Marie de Mazet

Les bienfaits des plantes précieuses

Marie de Mazet vous invite en Cévennes

Les Jardins de Mazet sont implantés dans les Cévennes méridionales, au cœur d’une région riche de contrastes et de traditions millénaires.

Délimitées au sud par les garrigues du bas Languedoc et au nord par le Vivarais, les Cévennes constituent le sud-est du Massif central.

Par leurs pics datant de l’ère primaire, le mont Lozère et le mont Aigoual  encadrent la région qu’un vaste océan recouvrait pendant l’ère secondaire. Le retrait de la mer, permettra de découvrir, pendant l’ère tertiaire, il y a environ cinquante millions d’années, un paysage de granites, schistes, grès et calcaires.

Ce paysage travaillé de tout temps par la main de l’homme et repris par la nature dès que l’activité régresse, est  profondément marqué par l’histoire des Cévennes  faite de l’esprit de résistance et de l’identité qui s’est forgée durant la longue et tragique période de répression de la Réforme.

Elle est faite également de la culture millénaire du grand verger de châtaigniers et du pastoralisme, ainsi que des épopées plus récentes de la soie, des mines et de l’industrie.

Pour Marie, l’âme de Mazet, c’est ici, sur un coup de cœur, un déclic, que sa conviction est faite : la culture des plantes médicinales serait sa destinée : « …Vivre dans ce pays de contrastes, où les monts de granit, veillent sur cet univers de terrasses serties de murets en pierres sèches et de châtaigneraies centenaires, avec comme lien, une réflexion constante sur la place de l’Homme dans son milieu, que se soit parmi ses semblables ou au sein de la Nature. » (Frédéric Hébrard)

Dans cette région au climat rude et aux paysages à couper le souffle, l’agriculture est une longue tradition.

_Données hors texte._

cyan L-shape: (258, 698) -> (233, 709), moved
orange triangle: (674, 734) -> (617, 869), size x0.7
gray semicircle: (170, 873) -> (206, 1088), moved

Elle s’y développa dès la période gauloise. Au Moyen Âge, les paysans y cultivaient des céréales : le blé, le seigle, l’avoine, le millet ; des légumes : le chou, le poireau, la fève ; des plantes tinctoriales : la garance, le pastel, la gaude. Châtaigniers en montagne, noyers, oliviers, amandiers, noyers au hasard des terrasses, complétaient les ressources des Cévenols. Les Croisés y ramenèrent de nombreuses plantes légumières et fruitières. 

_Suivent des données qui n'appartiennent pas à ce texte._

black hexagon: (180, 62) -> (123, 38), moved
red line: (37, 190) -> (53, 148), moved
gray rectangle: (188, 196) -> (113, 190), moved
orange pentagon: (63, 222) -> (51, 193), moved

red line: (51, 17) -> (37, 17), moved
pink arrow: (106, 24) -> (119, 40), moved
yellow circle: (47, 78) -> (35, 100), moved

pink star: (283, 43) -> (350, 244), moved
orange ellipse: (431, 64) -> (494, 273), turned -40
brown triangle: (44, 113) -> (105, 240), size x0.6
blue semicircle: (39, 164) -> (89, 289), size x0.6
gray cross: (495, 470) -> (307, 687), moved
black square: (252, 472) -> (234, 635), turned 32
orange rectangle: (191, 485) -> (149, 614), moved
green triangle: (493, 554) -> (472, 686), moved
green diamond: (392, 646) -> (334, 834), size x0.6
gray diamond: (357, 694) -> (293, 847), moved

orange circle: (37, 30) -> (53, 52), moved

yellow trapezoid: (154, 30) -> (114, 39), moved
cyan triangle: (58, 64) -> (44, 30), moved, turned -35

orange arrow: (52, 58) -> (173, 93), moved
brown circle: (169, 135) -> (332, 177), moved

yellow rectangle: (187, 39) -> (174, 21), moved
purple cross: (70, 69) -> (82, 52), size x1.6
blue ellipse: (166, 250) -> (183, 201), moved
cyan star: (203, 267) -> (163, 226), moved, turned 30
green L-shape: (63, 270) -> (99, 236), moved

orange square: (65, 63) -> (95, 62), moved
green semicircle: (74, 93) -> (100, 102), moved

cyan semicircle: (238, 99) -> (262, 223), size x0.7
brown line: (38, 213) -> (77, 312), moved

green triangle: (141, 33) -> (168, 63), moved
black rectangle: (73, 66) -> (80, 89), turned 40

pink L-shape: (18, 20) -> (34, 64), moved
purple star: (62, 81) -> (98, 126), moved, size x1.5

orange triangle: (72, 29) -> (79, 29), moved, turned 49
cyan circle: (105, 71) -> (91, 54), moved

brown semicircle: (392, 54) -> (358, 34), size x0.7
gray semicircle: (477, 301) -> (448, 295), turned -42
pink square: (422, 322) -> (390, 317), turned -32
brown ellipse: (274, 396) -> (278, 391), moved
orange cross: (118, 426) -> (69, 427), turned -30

Au XVIème siècle, on y vit l’apogée du mûrier et l’essor de la sériciculture. En 1850 une maladie épidémique, la pébrine, ravagea les magnaneries et attaqua les vers à soie provoquant ainsi une terrible crise économique. Malgré la visite de Pasteur à Alès pour éradiquer ce fléau, la sériciculture déclina, minée aussi par la concurrence et l’arrivée des textiles synthétiques. On arracha de concert mûriers et oliviers. Puis vint en plaine l’heure de la viticulture.

Au XXème siècle, la nécessité de protéger la nature en Cévennes inspira l’idée de la création d’un parc national. Vers 1955, suite à un exode rural massif menaçant l’identité de la région, cette idée s’est concrétisée. Au troisième millénaire, la France a soumis la candidature des Cévennes sur la liste du patrimoine mondial de l’UNESCO afin que notre belle région soit reconnue au même titre que le Grand canyon, la Muraille de Chine ou encore le Mont Saint-Michel.

 Et c’est depuis juin 2011 que les Causses et les Cévennes sont inscrits au patrimoine mondial, au titre de paysage culturel de l'agro-pastoralisme méditerranéen. Cette reconnaissance consacre la valeur d'un site exceptionnel dont les paysages ont été façonnés par la main de l'homme depuis des millénaires.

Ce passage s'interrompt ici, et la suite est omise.